Quantification of piperazine phosphate in human plasma by high-performance liquid chromatography-electrospray ionization tandem mass spectrometry employing precolumn derivatization with dansyl chloride.

This paper describes a novel method that combines dansyl chloride (DNS-CL) derivatization with high-performance liquid chromatography–electrospray ionization tandem mass spectrometry (LC–ESI/MS/MS) for the sensitive and selective determination of piperazine phosphate in human plasma.

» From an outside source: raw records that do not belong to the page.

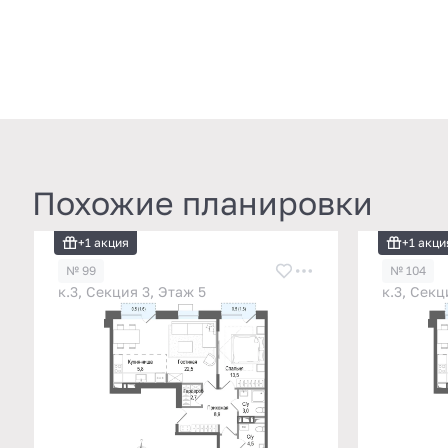
Похожие планировки
+1 акция
+1 акци
№ 99
№ 104
к.3, Секция 3, Этаж 5
к.3, Секц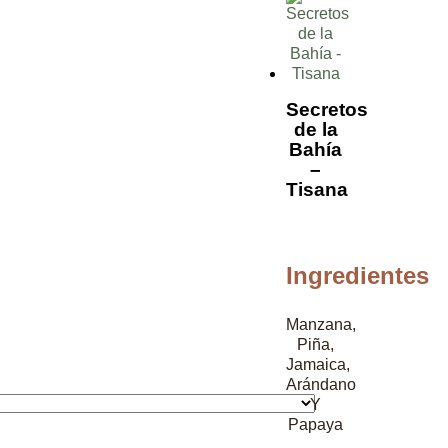
Secretos
de la
Bahía
–
Tisana
Ingredientes
Manzana,
Piña,
Jamaica,
Arándano
Y
Papaya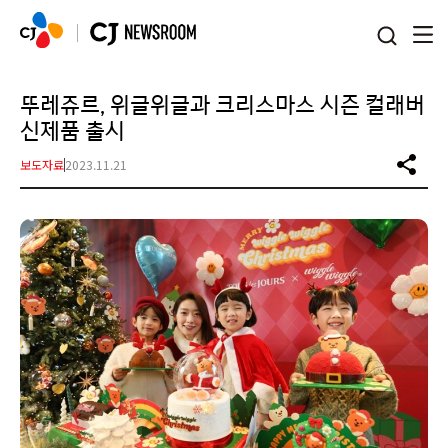
본문 바로가기
뚜레쥬르, 위글위글과 크리스마스 시즌 컬래버
신제품 출시
보도자료
2023.11.21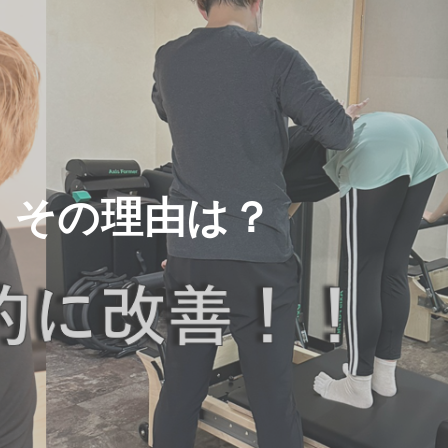
！その理由は？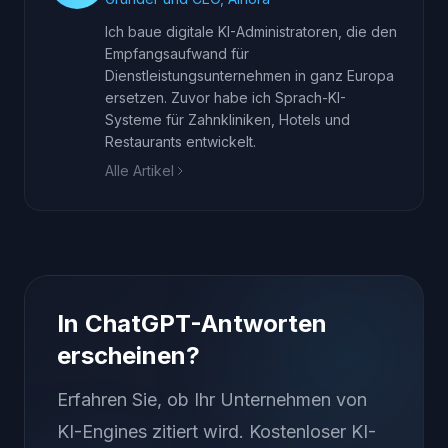
Ich baue digitale KI-Administratoren, die den
Empfangsaufwand für
Dienstleistungsunternehmen in ganz Europa
ersetzen. Zuvor habe ich Sprach-KI-
Systeme für Zahnkliniken, Hotels und
Restaurants entwickelt.
Alle Artikel
In ChatGPT-Antworten
erscheinen?
Erfahren Sie, ob Ihr Unternehmen von
KI-Engines zitiert wird. Kostenloser KI-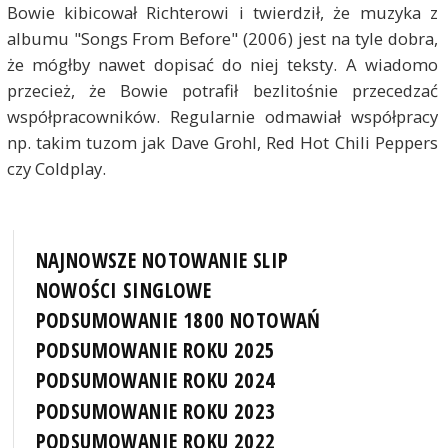
Bowie kibicował Richterowi i twierdził, że muzyka z
albumu "Songs From Before" (2006) jest na tyle dobra,
że mógłby nawet dopisać do niej teksty. A wiadomo
przecież, że Bowie potrafił bezlitośnie przecedzać
współpracowników. Regularnie odmawiał współpracy
np. takim tuzom jak Dave Grohl, Red Hot Chili Peppers
czy Coldplay.
NAJNOWSZE NOTOWANIE SLIP
NOWOŚCI SINGLOWE
PODSUMOWANIE 1800 NOTOWAŃ
PODSUMOWANIE ROKU 2025
PODSUMOWANIE ROKU 2024
PODSUMOWANIE ROKU 2023
PODSUMOWANIE ROKU 2022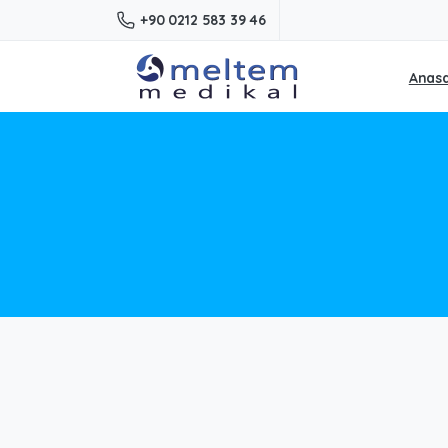
+90 0212 583 39 46
Anas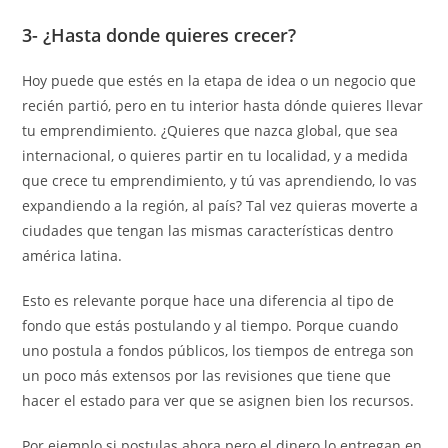
3- ¿Hasta donde quieres crecer?
Hoy puede que estés en la etapa de idea o un negocio que
recién partió, pero en tu interior hasta dónde quieres llevar
tu emprendimiento. ¿Quieres que nazca global, que sea
internacional, o quieres partir en tu localidad, y a medida
que crece tu emprendimiento, y tú vas aprendiendo, lo vas
expandiendo a la región, al país? Tal vez quieras moverte a
ciudades que tengan las mismas características dentro
américa latina.
Esto es relevante porque hace una diferencia al tipo de
fondo que estás postulando y al tiempo. Porque cuando
uno postula a fondos públicos, los tiempos de entrega son
un poco más extensos por las revisiones que tiene que
hacer el estado para ver que se asignen bien los recursos.
Por ejemplo si postulas ahora pero el dinero lo entregan en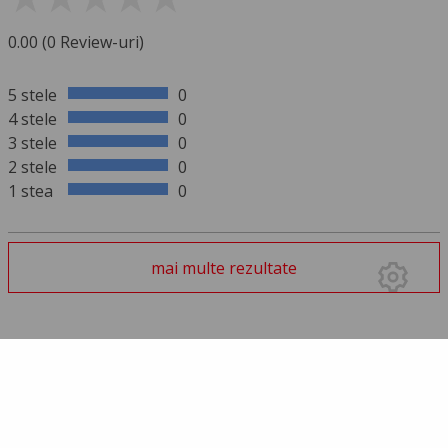
0.00 (0 Review-uri)
5 stele
0
4 stele
0
3 stele
0
2 stele
0
1 stea
0
mai multe rezultate
SCRIE UN REVIEW
Trebuie să te autentifici pentru a trimite un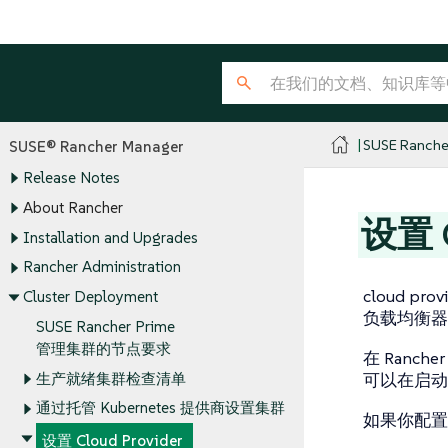
SUSE Ranche
SUSE® Rancher Manager
Release Notes
About Rancher
设置 C
Installation and Upgrades
Rancher Administration
cloud prov
Cluster Deployment
负载均衡器
SUSE Rancher Prime
管理集群的节点要求
在 Ranch
生产就绪集群检查清单
可以在启动
通过托管 Kubernetes 提供商设置集群
如果你配置
设置 Cloud Provider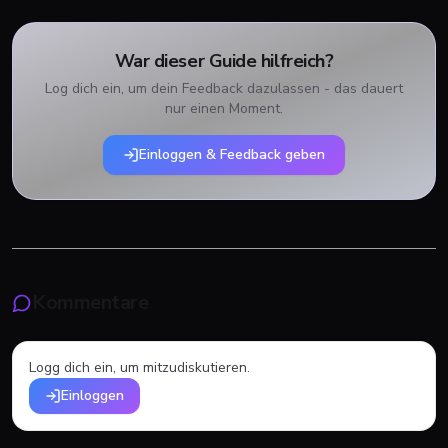
War dieser Guide hilfreich?
Log dich ein, um dein Feedback dazulassen - das dauert
nur einen Moment.
Einloggen & Feedback geben
Kommentare
Logg dich ein, um mitzudiskutieren.
Einloggen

After addition of ondansetron hydrochloride as internal standard (IS), piperazine phosphate was derivatized and then extracted with ethyl acetate. After being evaporated and reconstituted, the sample was analyzed using LC–ESI/MS/MS. Separation was achieved using an Agilent ZORBAX SB-C18 (150mm×2.1mm I.D., 3.5μm) column and isocratic elution with 10mM ammonium acetate solution (pH 3.0)–methanol (50: 50, v/v). Detection was performed on a triple-quadrupole mass spectrometer utilizing electrospray ionization (ESI) interface operating in positive ion and selected reaction monitoring (SRM) mode with the precursor to product ion transitions m/z 320→171 for DNS-CL–piperazine phosphate and m/z 294→170 for the IS. The method was fully validated for its selectivity, sensitivity, linearity, precision, accuracy, recovery, matrix effect and stability. The coefficient (r) of piperazine phosphate with a linear range of 0.1–15μgmL−1 was 0.9974–0.9995. The limit of detection and lower limit of quantification in human plasma were 0.01 and 0.1μgmL−1, respectively. The validated LC–ESI/MS/MS method has been successfully applied to a bioequivalence study of piperazine phosphate trochiscus in Chinese healthy male volunteers.